### Task to complete:
After finding the line with "d’un temps aujourd’hui révolu." in the data below, set down exactly each line through the one with "constitue en tout cas une porte d’entrée très", inclusive, and stop there.

[Stored data entries]
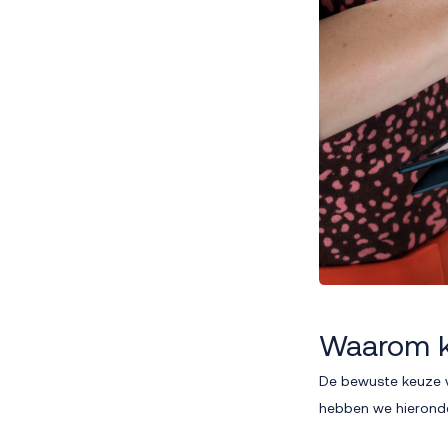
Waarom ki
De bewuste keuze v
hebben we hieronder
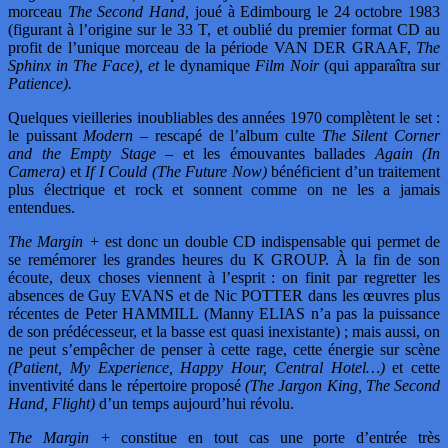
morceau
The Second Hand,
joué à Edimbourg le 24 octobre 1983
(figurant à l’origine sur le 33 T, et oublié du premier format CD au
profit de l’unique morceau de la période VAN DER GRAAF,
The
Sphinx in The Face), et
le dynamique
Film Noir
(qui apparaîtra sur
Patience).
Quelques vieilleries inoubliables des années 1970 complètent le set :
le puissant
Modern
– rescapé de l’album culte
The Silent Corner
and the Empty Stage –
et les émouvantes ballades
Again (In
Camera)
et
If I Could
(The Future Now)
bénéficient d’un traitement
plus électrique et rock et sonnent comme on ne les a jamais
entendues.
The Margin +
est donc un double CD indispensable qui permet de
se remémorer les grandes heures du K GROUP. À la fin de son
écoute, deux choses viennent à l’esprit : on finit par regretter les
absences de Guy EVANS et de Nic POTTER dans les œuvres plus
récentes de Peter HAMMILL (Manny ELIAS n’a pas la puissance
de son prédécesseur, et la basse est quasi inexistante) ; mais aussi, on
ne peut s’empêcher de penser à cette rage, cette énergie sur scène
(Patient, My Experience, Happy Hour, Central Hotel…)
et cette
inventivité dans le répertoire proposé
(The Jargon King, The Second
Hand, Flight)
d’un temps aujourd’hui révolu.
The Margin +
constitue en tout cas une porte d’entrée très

--

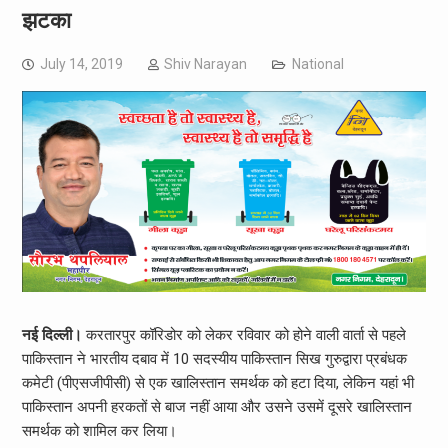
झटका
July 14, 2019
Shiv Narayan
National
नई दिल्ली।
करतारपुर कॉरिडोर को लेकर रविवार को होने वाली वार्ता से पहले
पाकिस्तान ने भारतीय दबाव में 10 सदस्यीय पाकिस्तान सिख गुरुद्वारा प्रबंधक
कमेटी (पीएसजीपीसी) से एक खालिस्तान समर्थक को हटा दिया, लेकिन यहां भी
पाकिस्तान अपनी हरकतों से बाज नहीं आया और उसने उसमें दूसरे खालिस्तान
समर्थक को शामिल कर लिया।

...

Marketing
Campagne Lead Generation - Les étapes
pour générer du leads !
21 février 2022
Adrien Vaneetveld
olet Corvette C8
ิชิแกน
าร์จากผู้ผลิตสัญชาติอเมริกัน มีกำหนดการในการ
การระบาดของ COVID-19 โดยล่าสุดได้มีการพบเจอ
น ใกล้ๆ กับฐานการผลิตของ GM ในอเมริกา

### Written answer:
d’un temps aujourd’hui révolu.
The Margin +
constitue en tout cas une porte d’entrée très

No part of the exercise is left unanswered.